Sin perjuicio de la responsabilidad penal o de otra índole en que pudiera incurrir el agente de seguros exclusivo en el ejercicio de su actividad de mediación de seguros privados, serán imputadas a las entidades aseguradoras con las que hubiera celebrado un contrato de agencia de seguros la responsabilidad civil profesional derivada de su actuación y de sus auxiliares externos y las infracciones de la legislación sobre mediación en seguros privados que hubieran cometido.
Tras la derogación de la Ley 26/2006, la misma regulación sobre responsabilidad civil profesional aparece en el artículo 143.1 del RDL 3/2020.

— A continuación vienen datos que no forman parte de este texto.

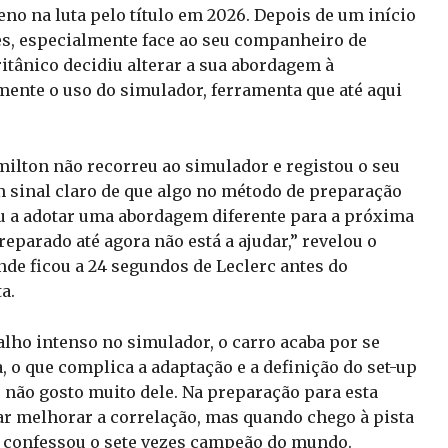
eno na luta pelo título em 2026. Depois de um início
s, especialmente face ao seu companheiro de
ritânico decidiu alterar a sua abordagem à
nte o uso do simulador, ferramenta que até aqui
milton não recorreu ao simulador e registou o seu
sinal claro de que algo no método de preparação
tou a adotar uma abordagem diferente para a próxima
parado até agora não está a ajudar,” revelou o
nde ficou a 24 segundos de Leclerc antes do
a.
alho intenso no simulador, o carro acaba por se
 o que complica a adaptação e a definição do set-up
 não gosto muito dele. Na preparação para esta
tar melhorar a correlação, mas quando chego à pista
 confessou o sete vezes campeão do mundo.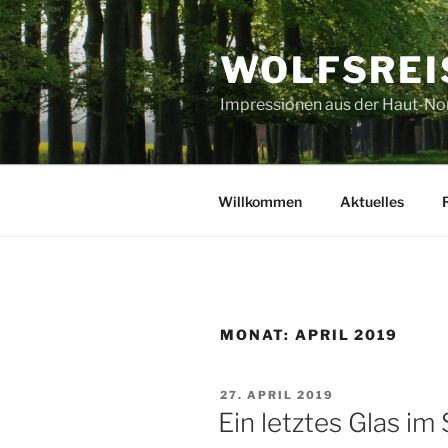
Zum
Inhalt
WOLFSREI
springen
Impressionen aus der Haut-No
Willkommen
Aktuelles
MONAT:
APRIL 2019
VERÖFFENTLICHT
27. APRIL 2019
AM
Ein letztes Glas im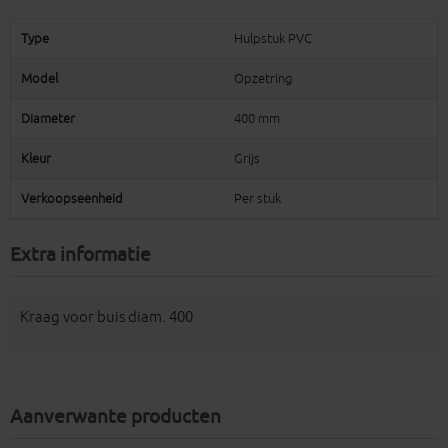
Type
Hulpstuk PVC
Model
Opzetring
Diameter
400 mm
Kleur
Grijs
Verkoopseenheid
Per stuk
Extra informatie
Kraag voor buis diam. 400
Aanverwante producten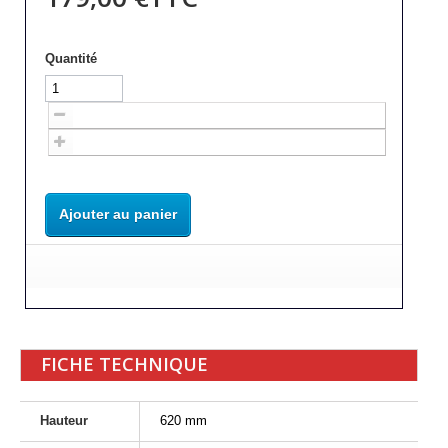
Quantité
Ajouter au panier
FICHE TECHNIQUE
Hauteur
620 mm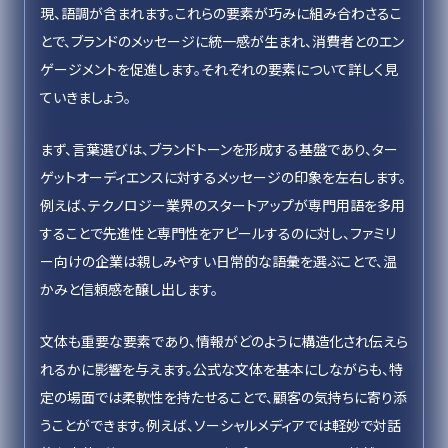
現、語調が含まれます。これらの要素が巧みに組み合わさるこ
とで、ブランドのメッセージに統一感が生まれ、消費者とのエン
ゲージメントを促進します。それぞれの要素について詳しく見
ていきましょう。
まず、言葉選びは、ブランドトーンを形成する基盤であり、ター
ゲットオーディエンスに対するメッセージの印象を左右します。
例えば、テクノロジー業界のスタートアップが専門用語を多用
することで先進性と専門性をアピールするのに対し、ファミリ
ー向けの企業は親しみやすい日常的な語彙を選ぶことで、温
かみと信頼感を醸し出します。
文体も重要な要素であり、情報がどのように構造化され伝えら
れるかに影響を与えます。公式な文体を基本にしながらも、特
定の場面では柔軟性を持たせることで、顧客の気持ちに寄り添
うことができます。例えば、ソーシャルメディアでは軽妙で対話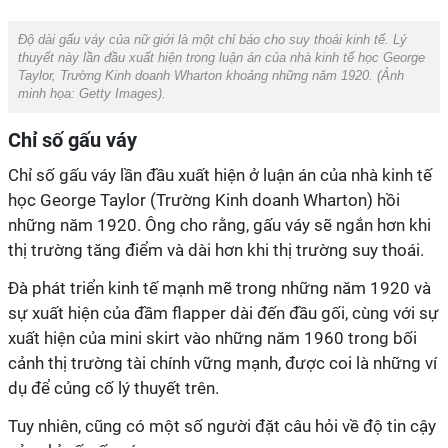
Độ dài gấu váy của nữ giới là một chỉ báo cho suy thoái kinh tế. Lý
thuyết này lần đầu xuất hiện trong luận án của nhà kinh tế học George
Taylor, Trường Kinh doanh Wharton khoảng những năm 1920. (Ảnh
minh họa:
Getty Images
).
Chỉ số gấu váy
Chỉ số gấu váy lần đầu xuất hiện ở luận án của nhà kinh tế
học George Taylor (Trường Kinh doanh Wharton) hồi
những năm 1920. Ông cho rằng, gấu váy sẽ ngắn hơn khi
thị trường tăng điểm và dài hơn khi thị trường suy thoái.
Đà phát triển kinh tế mạnh mẽ trong những năm 1920 và
sự xuất hiện của đầm flapper dài đến đầu gối, cùng với sự
xuất hiện của mini skirt vào những năm 1960 trong bối
cảnh thị trường tài chính vững mạnh, được coi là những ví
dụ để củng cố lý thuyết trên.
Tuy nhiên, cũng có một số người đặt câu hỏi về độ tin cậy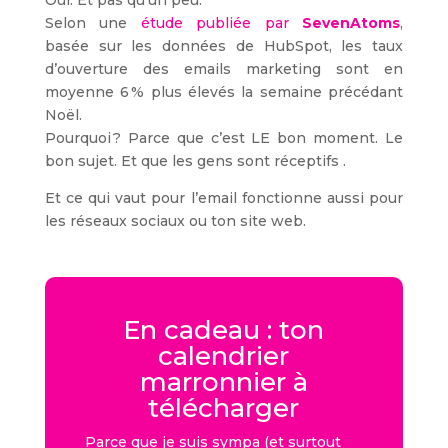
Oui. Et pas qu’un peu.
Selon une
étude publiée par
SevenAtoms
,
basée sur les données de HubSpot, les taux
d’ouverture des emails marketing sont en
moyenne 6 % plus élevés la semaine précédant
Noël.
Pourquoi ? Parce que c’est LE bon moment. Le
bon sujet. Et que les gens sont réceptifs .
Et ce qui vaut pour l’email fonctionne aussi pour
les réseaux sociaux ou ton site web.
En cadeau : ton
calendrier
marronnier à
télécharger
Parce que je suis sympa (et surtout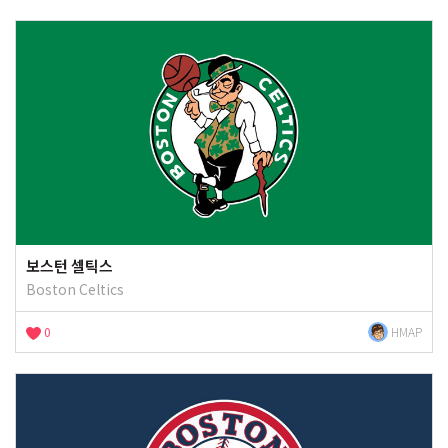
보스턴 셀틱스
Boston Celtics
0
HMAP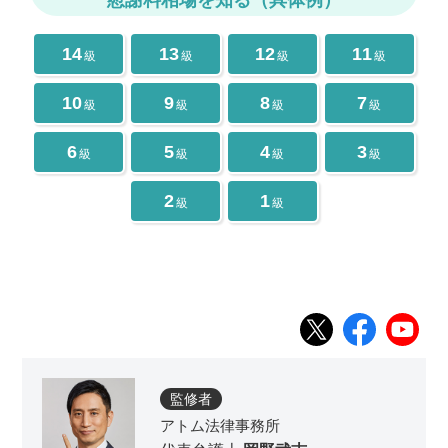
14
13
12
11
級
級
級
級
10
9
8
7
級
級
級
級
6
5
4
3
級
級
級
級
2
1
級
級
監修者
アトム法律事務所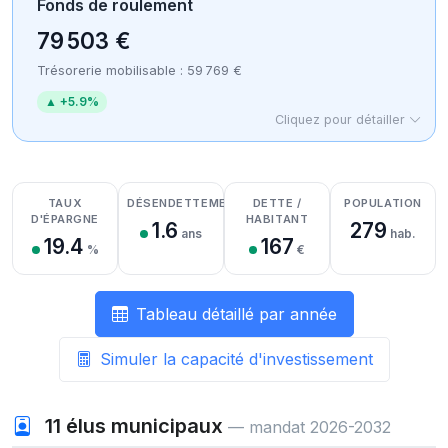
Fonds de roulement
79 503 €
Trésorerie mobilisable : 59 769 €
▲ +5.9%
Cliquez pour détailler
Détail des recettes
Détail des dépenses
Détail de la trésorerie
TAUX
DÉSENDETTEMENT
DETTE /
POPULATION
D'ÉPARGNE
HABITANT
1.6
279
ans
hab.
19.4
167
%
€
Tableau détaillé par année
Simuler la capacité d'investissement
11
élus municipaux
— mandat 2026-2032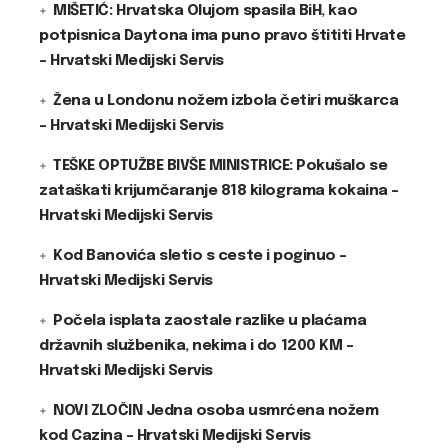
MIŠETIĆ: Hrvatska Olujom spasila BiH, kao
potpisnica Daytona ima puno pravo štititi Hrvate
– Hrvatski Medijski Servis
Žena u Londonu nožem izbola četiri muškarca
– Hrvatski Medijski Servis
TEŠKE OPTUŽBE BIVŠE MINISTRICE: Pokušalo se
zataškati krijumčaranje 818 kilograma kokaina –
Hrvatski Medijski Servis
Kod Banovića sletio s ceste i poginuo –
Hrvatski Medijski Servis
Počela isplata zaostale razlike u plaćama
državnih službenika, nekima i do 1200 KM –
Hrvatski Medijski Servis
NOVI ZLOČIN Jedna osoba usmrćena nožem
kod Cazina – Hrvatski Medijski Servis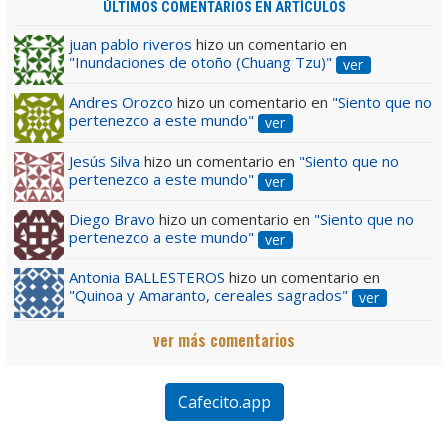
ÚLTIMOS COMENTARIOS EN ARTÍCULOS
juan pablo riveros
hizo un comentario en
"Inundaciones de otoño (Chuang Tzu)"
ver
Andres Orozco
hizo un comentario en
"Siento que no
pertenezco a este mundo"
ver
Jesús Silva
hizo un comentario en
"Siento que no
pertenezco a este mundo"
ver
Diego Bravo
hizo un comentario en
"Siento que no
pertenezco a este mundo"
ver
Antonia BALLESTEROS
hizo un comentario en
"Quinoa y Amaranto, cereales sagrados"
ver
ver más comentarios
Cafecito.app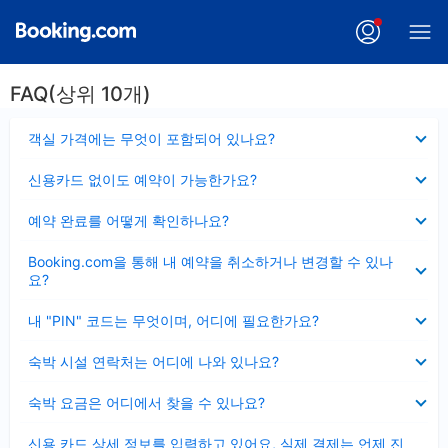
FAQ(상위 10개)
펼
객실 가격에는 무엇이 포함되어 있나요?
치
기
펼
신용카드 없이도 예약이 가능한가요?
치
기
펼
예약 완료를 어떻게 확인하나요?
치
기
펼
Booking.com을 통해 내 예약을 취소하거나 변경할 수 있나
치
요?
기
펼
내 "PIN" 코드는 무엇이며, 어디에 필요한가요?
치
기
펼
숙박 시설 연락처는 어디에 나와 있나요?
치
기
펼
숙박 요금은 어디에서 찾을 수 있나요?
치
기
펼
신용 카드 상세 정보를 입력하고 있어요, 실제 결제는 언제 진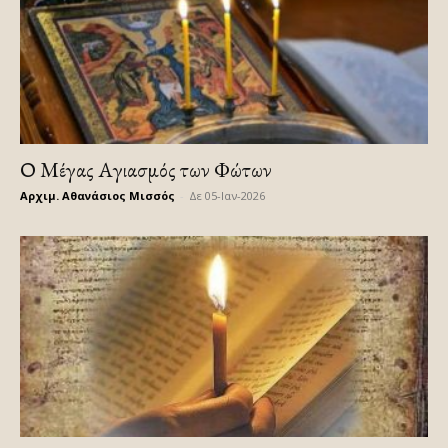
Ο Μέγας Αγιασμός των Φώτων
Αρχιμ. Αθανάσιος Μισσός
-
Δε 05-Ιαν-2026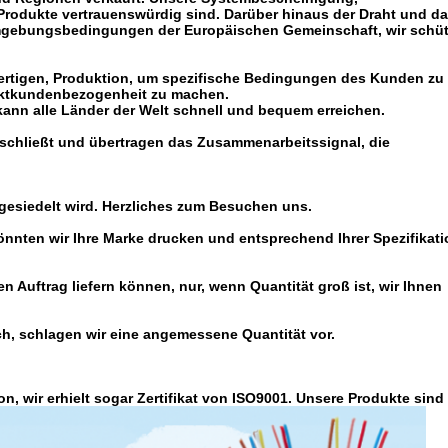
rodukte vertrauenswürdig sind. Darüber hinaus der Draht und d
Umgebungsbedingungen der Europäischen Gemeinschaft, wir schü
tigen, Produktion, um spezifische Bedingungen des Kunden zu 
uktkundenbezogenheit zu machen.
kann alle Länder der Welt schnell und bequem erreichen.
schließt und übertragen das Zusammenarbeitssignal, die
ngesiedelt wird. Herzliches zum Besuchen uns.
önnten wir Ihre Marke drucken und entsprechend Ihrer Spezifikati
n Auftrag liefern können, nur, wenn Quantität groß ist, wir Ihnen
ch, schlagen wir eine angemessene Quantität vor.
n, wir erhielt sogar Zertifikat von ISO9001. Unsere Produkte sind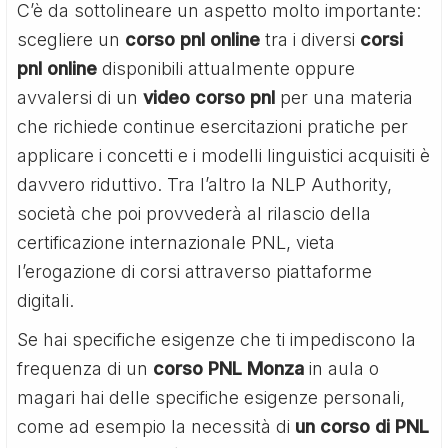
C’è da sottolineare un aspetto molto importante:
scegliere un
corso pnl online
tra i diversi
corsi
pnl online
disponibili attualmente oppure
avvalersi di un
video corso pnl
per una materia
che richiede continue esercitazioni pratiche per
applicare i concetti e i modelli linguistici acquisiti è
davvero riduttivo. Tra l’altro la NLP Authority,
società che poi provvederà al rilascio della
certificazione internazionale PNL, vieta
l’erogazione di corsi attraverso piattaforme
digitali.
Se hai specifiche esigenze che ti impediscono la
frequenza di un
corso PNL Monza
in aula o
magari hai delle specifiche esigenze personali,
come ad esempio la necessità di
un corso di PNL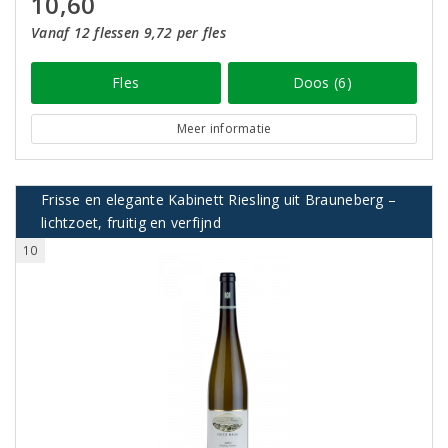
10,60
Vanaf 12 flessen 9,72 per fles
Fles
Doos (6)
Meer informatie
Frisse en elegante Kabinett Riesling uit Brauneberg –
lichtzoet, fruitig en verfijnd
10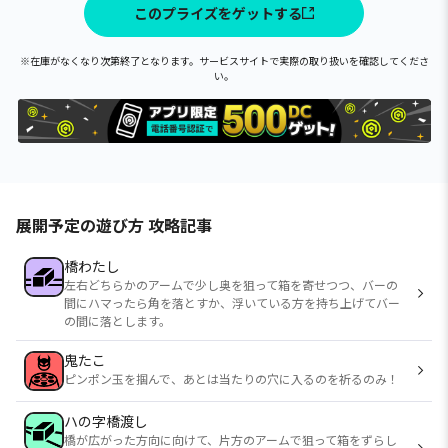
このプライズをゲットする
※在庫がなくなり次第終了となります。サービスサイトで実際の取り扱いを確認してくださ
い。
展開予定の遊び方 攻略記事
橋わたし
左右どちらかのアームで少し奥を狙って箱を寄せつつ、バーの
間にハマったら角を落とすか、浮いている方を持ち上げてバー
の間に落とします。
鬼たこ
ピンポン玉を掴んで、あとは当たりの穴に入るのを祈るのみ！
ハの字橋渡し
橋が広がった方向に向けて、片方のアームで狙って箱をずらし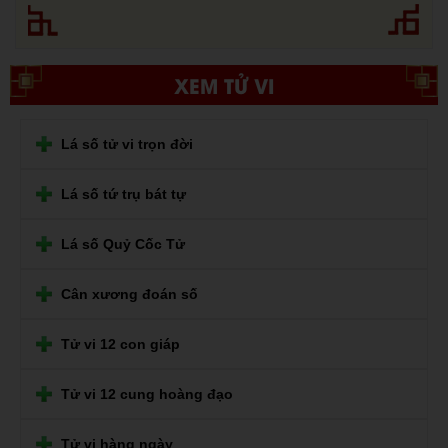
XEM TỬ VI
Lá số tử vi trọn đời
Lá số tứ trụ bát tự
Lá số Quỷ Cốc Tử
Cân xương đoán số
Tử vi 12 con giáp
Tử vi 12 cung hoàng đạo
Tử vi hàng ngày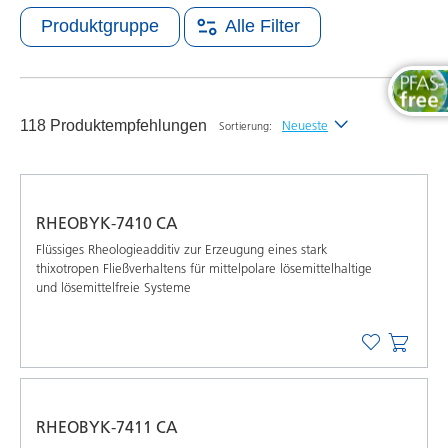
Produktgruppe
Alle Filter
118 Produktempfehlungen
Neueste
Sortierung:
Neueste
Alphabetisch (A-Z)
RHEOBYK-7410 CA
Alphabetisch (Z-A)
Flüssiges Rheologieadditiv zur Erzeugung eines stark
thixotropen Fließverhaltens für mittelpolare lösemittelhaltige
und lösemittelfreie Systeme
RHEOBYK-7411 CA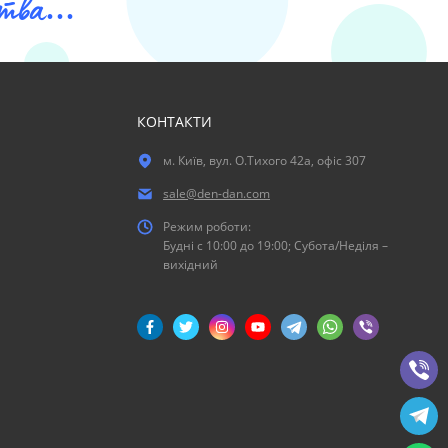
ва...
КОНТАКТИ
м. Київ, вул. О.Тихого 42а, офіс 307
sale@den-dan.com
Режим роботи:
Будні c 10:00 до 19:00; Субота/Неділя –
вихідний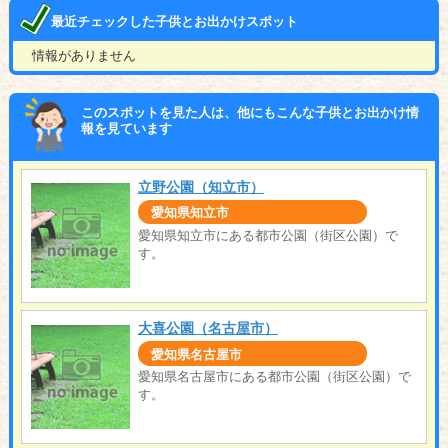
最近チェックした子供とお出かけスポット
情報がありません
このスポットを見た人は、他にもこんな子供とお出かけ情
報を見ています
立野公園（知立市）
愛知県知立市
愛知県知立市にある都市公園（街区公園）で
す。
大喜公園（名古屋市）
愛知県名古屋市
愛知県名古屋市にある都市公園（街区公園）で
す。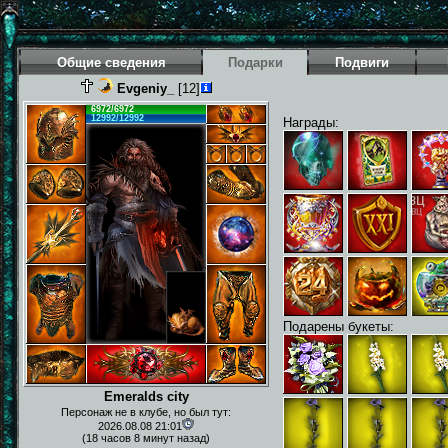
Общие сведения
Подарки
Подвиги
Evgeniy_
[12]
6972/6972
12992/12992
Награды:
Подарены букеты:
Emeralds city
Персонаж не в клубе, но был тут:
2026.08.08 21:01
(18 часов 8 минут назад)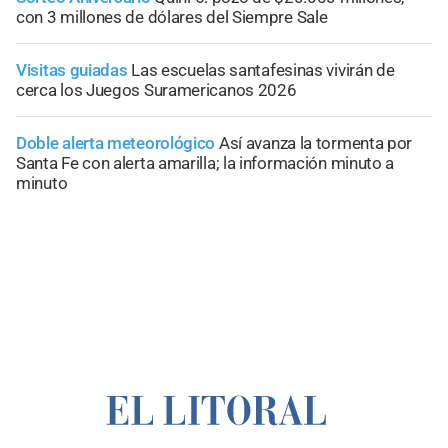
con 3 millones de dólares del Siempre Sale
Visitas guiadas
Las escuelas santafesinas vivirán de
cerca los Juegos Suramericanos 2026
Doble alerta meteorológico
Así avanza la tormenta por
Santa Fe con alerta amarilla; la información minuto a
minuto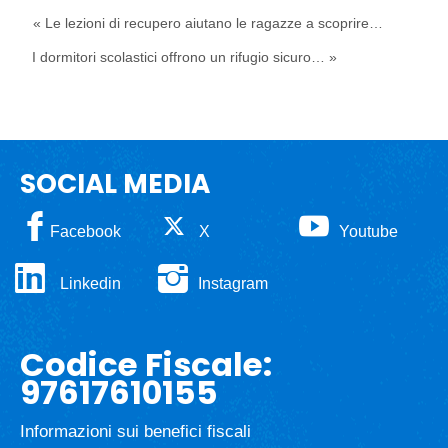
« Le lezioni di recupero aiutano le ragazze a scoprire…
I dormitori scolastici offrono un rifugio sicuro… »
SOCIAL MEDIA
Facebook
X
Youtube
Linkedin
Instagram
Codice Fiscale:
97617610155
Informazioni sui benefici fiscali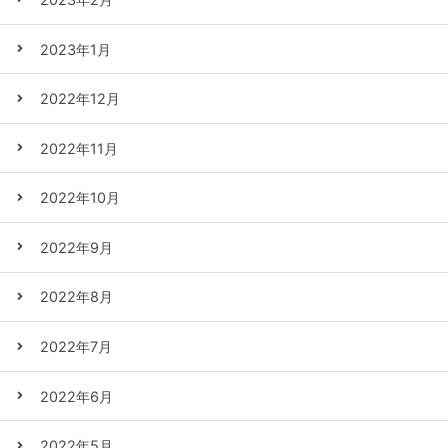
2023年1月
2022年12月
2022年11月
2022年10月
2022年9月
2022年8月
2022年7月
2022年6月
2022年5月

El tema de discusión es el siguiente. En la contratación de un seguro de vida, el agente no comprobó la firma del tomador en el cuestionario de salud y resultó que la firma que allí aparecía no era la del tomador y asegurado. El tomador reclamó por una invalidez y tras un procedimiento judicial, SEGUROS BILBAO fue condenada a pagar la prestación a los beneficiarios. Posteriormente, SEGUROS BILBAO reclamó contra el agente de seguros exclusivo por responsabilidad civil profesional y fue condenado a indemnizar a la aseguradora por los importes abonados.
Lo que hemos discutido en el recurso de casación es si la aseguradora tiene el derecho de reembolso contra el agente de seguros, siendo que el artículo 18 de la anterior Ley de Mediación de Seguros imputa a las entidades aseguradoras la responsabilidad civil del agente exclusivo. Se alegaba que ese artículo no distingue si la responsabilidad civil profesional del agente causa daños a un tercero o a la propia aseguradora. Allí se regula la responsabilidad directa de la aseguradora, que resulta imperativa, y que no prevé la facultad de repetición.
El Tribunal Supremo resuelve que el marco del articulo 18 señalado se sitúa en la protección a los terceros perjudicados, principalmente a los asegurados, quienes en caso de que el agente exclusivo incurra en responsabilidad civil, podrán reclamar contra la aseguradora. Pero el tribunal señala que no se están regulando las relaciones internas entre aseguradora y agente, sino solo la protección frente a terceros.
En definitiva, una cosa es que la aseguradora responda frente a terceros de los actos negligentes del agente y otra es que posteriormente podrá reclamar al agente por los daños y perjuicios que le cause. Esa reclamación al agente podrá derivar de un daño directo causado por el agente la aseguradora o por la acción de repetición en caso de que le reclame un tercero.
Cuando se dice que se “imputa” a la aseguradora la responsabilidad civil profesional del agente, no estamos en igualdad de condiciones con el corredor, quien tiene obligación de disponer de un seguro de responsabilidad civil. Un corredor de seguros siempre estará protegido por su seguro obligatorio, pero no lo estará el agente exclusivo, pues aunque la aseguradora principal tenga pechar con los perjuicios, luego se los reclamará al agente.
Como consecuencia de todo ello, tenemos que recomendar vivamente a todos los agentes de seguros exclusivos que suscriban un seguro de responsabilidad civil profesional, pues el actual artículo 143.1 RDL 3/2020 (anterior artículo 18 de la Ley 26/2006) no les exime de responsabilidad frente a la aseguradora.